My tests showed that higher number of word embedding dimensions as well as hidden states tends to lead to better results for all languages on all models. For instance, as shown below, 100 embedding dimensions along with 60 hidden dimensions signifficantly outperforms a 50-50 combination. 

The improvement was only seen on values below 130, as more than 130 dimensions often resulted in either no improvement or sometimes even a worse accuracy.

In [None]:
####### 50 embedding dimensions, 50 hidden dimensions ##########

pos_tagger = Tagger(rnn_type = 'GRU', word_embedding_dim=50,
                   rnn_hidden_dim=50,
                   vocabulary_size=len(processor.token2idx),
                   tagset_size=len(processor.tag2idx)-1, bidirectional_bool=False,
                  data_storage = processor)

In [None]:
pos_tagger.train(X_lt_train_alksnis, y_lt_train_alksnis, no_epochs=10)
pos_tagger.test(X_lt_test_alksnis, y_lt_test_alksnis)

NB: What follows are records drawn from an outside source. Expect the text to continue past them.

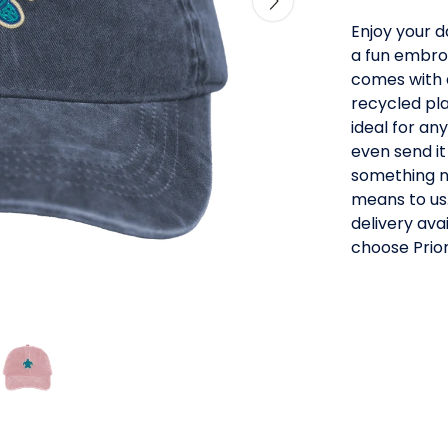
Enjoy your d
a fun embro
comes with 
recycled pla
ideal for an
even send it
something ne
means to us.
delivery av
choose Prior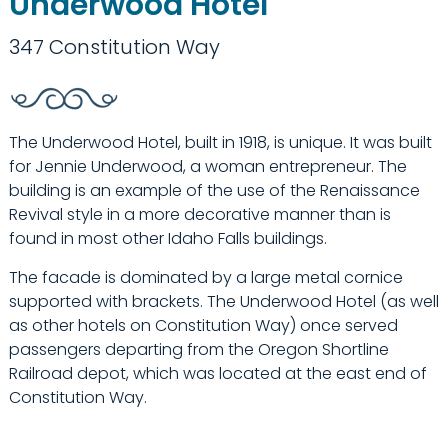
Underwood Hotel
347 Constitution Way
The Underwood Hotel, built in 1918, is unique. It was built
for Jennie Underwood, a woman entrepreneur. The
building is an example of the use of the Renaissance
Revival style in a more decorative manner than is
found in most other Idaho Falls buildings.
The facade is dominated by a large metal cornice
supported with brackets. The Underwood Hotel (as well
as other hotels on Constitution Way) once served
passengers departing from the Oregon Shortline
Railroad depot, which was located at the east end of
Constitution Way.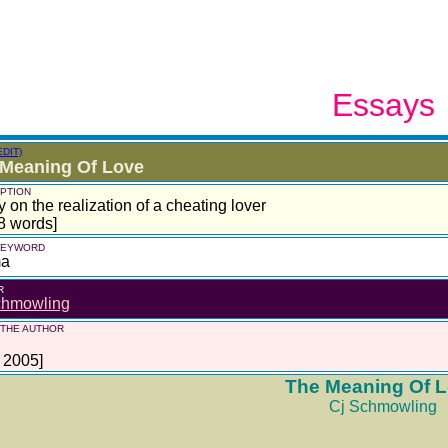
Essays
EDIT)
 Meaning Of Love
PTION
 on the realization of a cheating lover
8 words]
 KEYWORD
ma
R
chmowling
 THE AUTHOR
l 2005]
The Meaning Of 
Cj Schmowling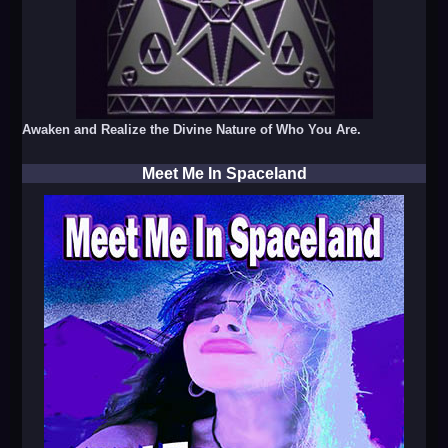
Awaken and Realize the Divine Nature of Who You Are.
Meet Me In Spaceland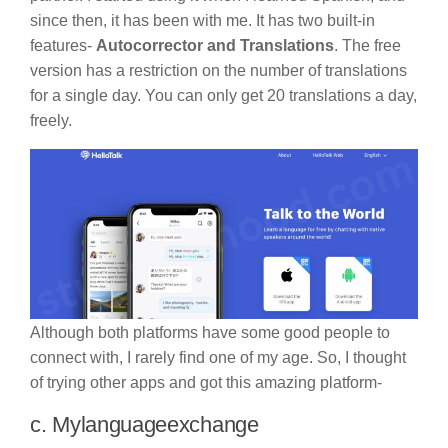
since then, it has been with me. It has two built-in
features-
Autocorrector and Translations
. The free
version has a restriction on the number of translations
for a single day. You can only get 20 translations a day,
freely.
Although both platforms have some good people to
connect with, I rarely find one of my age. So, I thought
of trying other apps and got this amazing platform-
c. Mylanguageexchange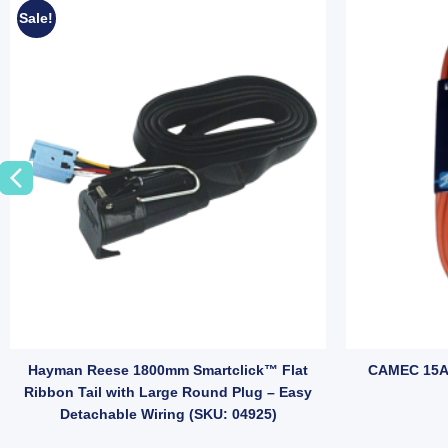
Sale!
ailer Plug Adapter – Small Round Plug to Flat Socket, Brass Terminals 
Hayman Reese 1800mm Smartclick™ Flat
CAMEC 15A
Ribbon Tail with Large Round Plug – Easy
Detachable Wiring (SKU: 04925)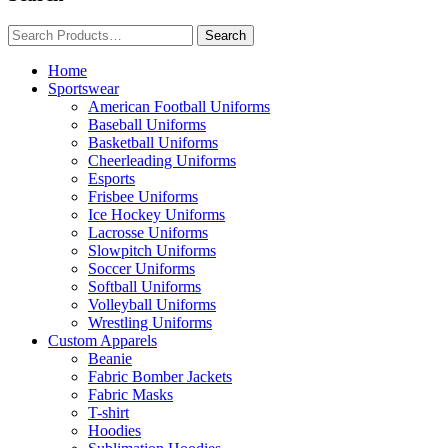
Home
Sportswear
American Football Uniforms
Baseball Uniforms
Basketball Uniforms
Cheerleading Uniforms
Esports
Frisbee Uniforms
Ice Hockey Uniforms
Lacrosse Uniforms
Slowpitch Uniforms
Soccer Uniforms
Softball Uniforms
Volleyball Uniforms
Wrestling Uniforms
Custom Apparels
Beanie
Fabric Bomber Jackets
Fabric Masks
T-shirt
Hoodies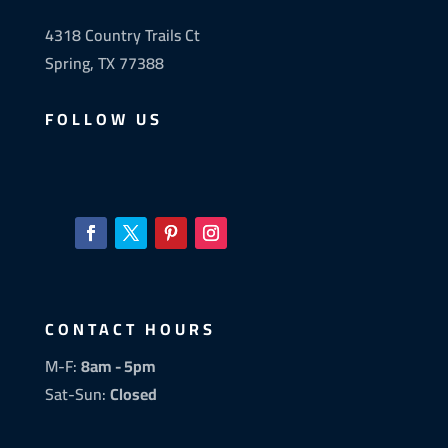
4318 Country Trails Ct
Spring, TX 77388
FOLLOW US
CONTACT HOURS
M-F:
8am - 5pm
Sat-Sun:
Closed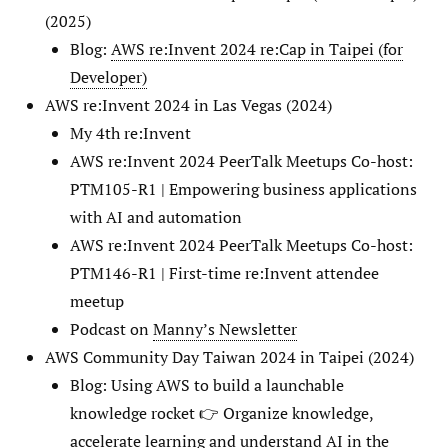
(2025)
Blog:
AWS re:Invent 2024 re:Cap in Taipei (for
Developer)
AWS re:Invent 2024 in Las Vegas (2024)
My 4th re:Invent
AWS re:Invent 2024 PeerTalk Meetups Co-host:
PTM105-R1 | Empowering business applications
with AI and automation
AWS re:Invent 2024 PeerTalk Meetups Co-host:
PTM146-R1 | First-time re:Invent attendee
meetup
Podcast on
Manny’s Newsletter
AWS Community Day Taiwan 2024 in Taipei (2024)
Blog: Using AWS to build a launchable
knowledge rocket 👉 Organize knowledge,
accelerate learning and understand AI in the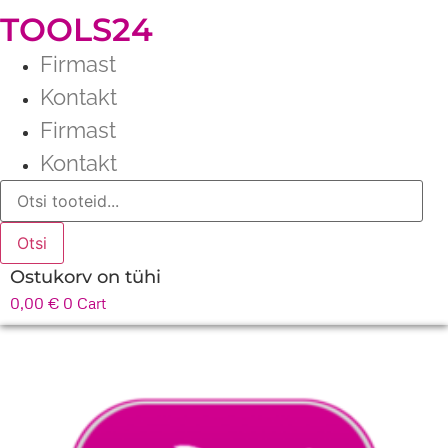
TOOLS24
Firmast
Kontakt
Firmast
Kontakt
Products
search
Otsi
Ostukorv on tühi
0,00
€
0
Cart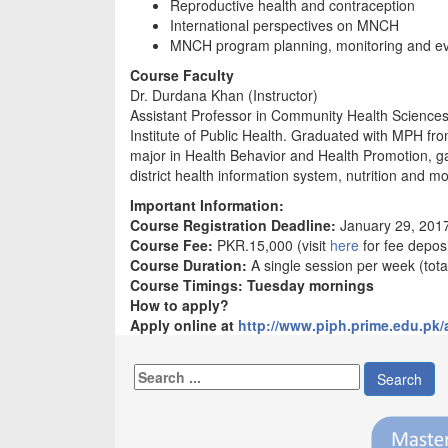
Reproductive health and contraception
International perspectives on MNCH
MNCH program planning, monitoring and ev
Course Faculty
Dr. Durdana Khan (Instructor)
Assistant Professor in Community Health Science
Institute of Public Health. Graduated with MPH fro
major in Health Behavior and Health Promotion, gai
district health information system, nutrition and m
Important Information:
Course Registration Deadline:
January 29, 201
Course Fee:
PKR.15,000 (visit
here
for fee deposi
Course Duration:
A single session per week (tota
Course Timings: Tuesday mornings
How to apply?
Apply online at
http://www.piph.prime.edu.pk/
Search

Epoch 0: 100%|██████████| 10/10 [00:00<00:00, 16.71batch/s, accuracy=56.2, loss=1.57]
Epoch 1: 100%|██████████| 10/10 [00:00<00:00, 16.40batch/s, accuracy=63, loss=1.23]
Epoch 2: 100%|██████████| 10/10 [00:00<00:00, 17.21batch/s, accuracy=68.5, loss=1.02]
Epoch 3: 100%|██████████| 10/10 [00:00<00:00, 16.83batch/s, accuracy=74.8, loss=0.846]
Epoch 4: 100%|██████████| 10/10 [00:00<00:00, 16.89batch/s, accuracy=80.3, loss=0.667]
Epoch 5: 100%|██████████| 10/10 [00:00<00:00, 16.95batch/s, accuracy=85.3, loss=0.499]
Epoch 6: 100%|██████████| 10/10 [00:00<00:00, 17.14batch/s, accuracy=90.1, loss=0.362]
Epoch 7: 100%|██████████| 10/10 [00:00<00:00, 16.66batch/s, accuracy=93.9, loss=0.243]
Epoch 8: 100%|██████████| 10/10 [00:00<00:00, 16.46batch/s, accuracy=96.6, loss=0.156]
Epoch 9: 100%|██████████| 10/10 [00:00<00:00, 17.32batch/s, accuracy=97.7, loss=0.0988]


Test accuracy 56.5%


In [None]:
####### 100 embedding dimensions, 60 hidden dimensions ##########

pos_tagger = Tagger(rnn_type = 'GRU', word_embedding_dim=100,
                   rnn_hidden_dim=60,
                   vocabulary_size=len(processor.token2idx),
                   tagset_size=len(processor.tag2idx)-1, bidirectional_bool=False,
                  data_storage = processor)

In [None]:
pos_tagger.train(X_lt_train_alksnis, y_lt_train_alksnis, no_epochs=10)
pos_tagger.test(X_lt_test_alksnis, y_lt_test_alksnis)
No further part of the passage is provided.